No matter how much they love the game or how well they play it, children just want to be children. It is completely unhinged that adults turn kids’ healthy need for play and team cooperation into a drive toward made-up success and manufactured victory.
‘But don’t we need to prepare them for the real world?’
Adults seem to believe that kids need to learn how to compete as children because life will be full of competition when they grow up.
There are limits to this competitive drive that make adults feel like they’re being reasonable. In my town, they don’t keep score when the four-year-olds play soccer, and that’s a delightful game to watch. But they’re keeping score by age 6 or 7. By age 11, the kids are playing sports whose stats are tracked online. Have we all agreed that’s when it’s healthy to start judging yourself based on your position relative to those around you?
And if 11 is too young or 7 is too young, when is the appropriate age?
When is the appropriate age to begin training people to shed their natural tendencies toward cooperation and generosity and give way to a worldview that believes another person’s gain is necessarily their loss?
Training kids to compete fairly, accept defeat graciously and win with humility prepares them with the strengths and tools they’ll need to face competition as adults — competition that happens mostly around money. Applying for jobs, negotiating pay, vying for promotions, making sales calls, attracting customers.
It feels reasonable to say this is a safe way to prepare kids for the “real world.”
But why are we changing the kids instead of changing the world they’ll inherit?
Humans want to cooperate
Evolutionarily, humans have tended toward cooperation, because survival of the group has generally meant survival of the individual. Early humans only strayed into competition in the face of resource scarcity. Later, cultural influences have driven competitive tendencies. Cultures centered on individual success and manufactured scarcity — like the U.S. — train humans to compete with one another.

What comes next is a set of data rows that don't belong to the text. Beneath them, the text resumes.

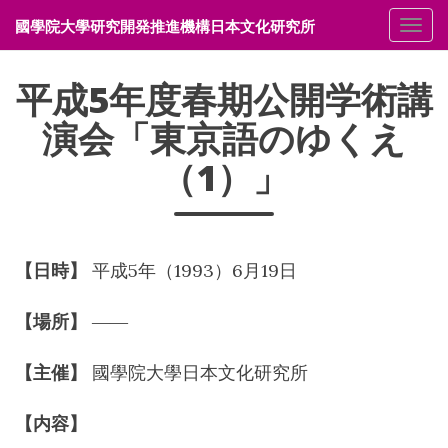
國學院大學研究開発推進機構日本文化研究所
メニ
平成5年度春期公開学術講
演会「東京語のゆくえ
（1）」
【日時】
平成5年（1993）6月19日
【場所】
――
【主催】
國學院大學日本文化研究所
【内容】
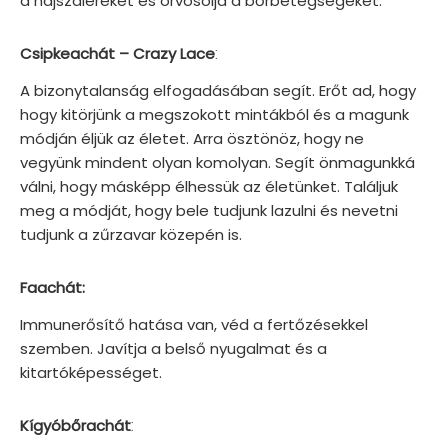
a hajszálereket és orvosolja a bőrbetegségeket.
:
Csipkeachát – Crazy Lace
A bizonytalanság elfogadásában segít. Erőt ad, hogy
hogy kitörjünk a megszokott mintákból és a magunk
módján éljük az életet. Arra ösztönöz, hogy ne
vegyünk mindent olyan komolyan. Segít önmagunkká
válni, hogy másképp élhessük az életünket. Találjuk
meg a módját, hogy bele tudjunk lazulni és nevetni
tudjunk a zűrzavar közepén is.
Faachát:
Immunerősítő hatása van, véd a fertőzésekkel
szemben. Javítja a belső nyugalmat és a
kitartóképességet.
:
Kígyóbőrachát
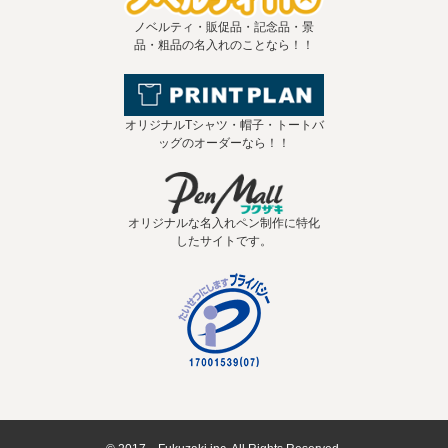
ノベルティ・販促品・記念品・景
品・粗品の名入れのことなら！！
オリジナルTシャツ・帽子・トートバ
ッグのオーダーなら！！
オリジナルな名入れペン制作に特化
したサイトです。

But even in our competition-obsessed culture, our tendency toward cooperation is repeatedly observed — such as in a popular experiment known as the Prisoner’s Dilemma.

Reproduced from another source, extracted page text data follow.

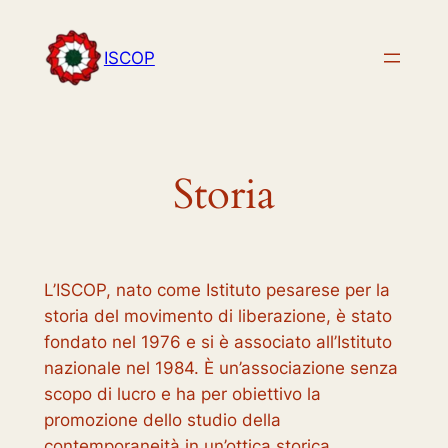
Vai
al
ISCOP
contenuto
Storia
L’ISCOP, nato come Istituto pesarese per la
storia del movimento di liberazione, è stato
fondato nel 1976 e si è associato all’Istituto
nazionale nel 1984. È un’associazione senza
scopo di lucro e ha per obiettivo la
promozione dello studio della
contemporaneità in un’ottica storica.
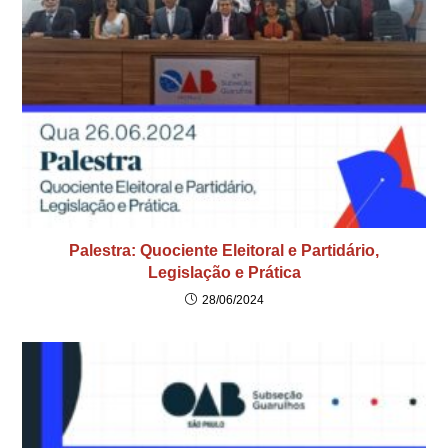
Palestra: Quociente Eleitoral e Partidário,
Legislação e Prática
28/06/2024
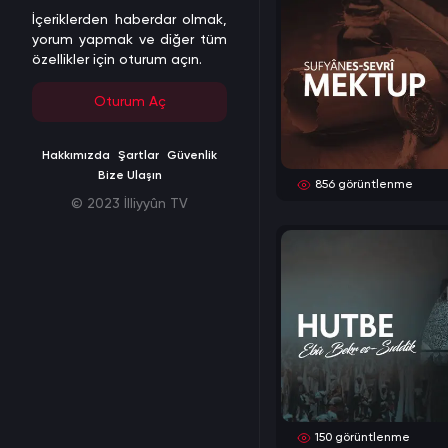
İçeriklerden haberdar olmak,
yorum yapmak ve diğer tüm
özellikler için oturum açın.
Oturum Aç
Hakkımızda
Şartlar
Güvenlik
Bize Ulaşın
856
görüntlenme
© 2023 İlliyyûn TV
150
görüntlenme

In the experiment two participants each role play that they’re arrested for a crime committed together and have to choose whether to testify against the other or stay silent. They know their odds: If both stay silent, they’ll each be incarcerated for one year. If both testify, they’ll each get two years. But if one testifies while the other stays silent, the silent partner gets three years while the testifier gets zero. Participants can’t talk to each other and have no way of knowing what the other will do.
The most mutually beneficial option is for both participants to stay silent, but that comes with the risk of the worst outcome — getting all the jail time while the other participant testifies and goes free.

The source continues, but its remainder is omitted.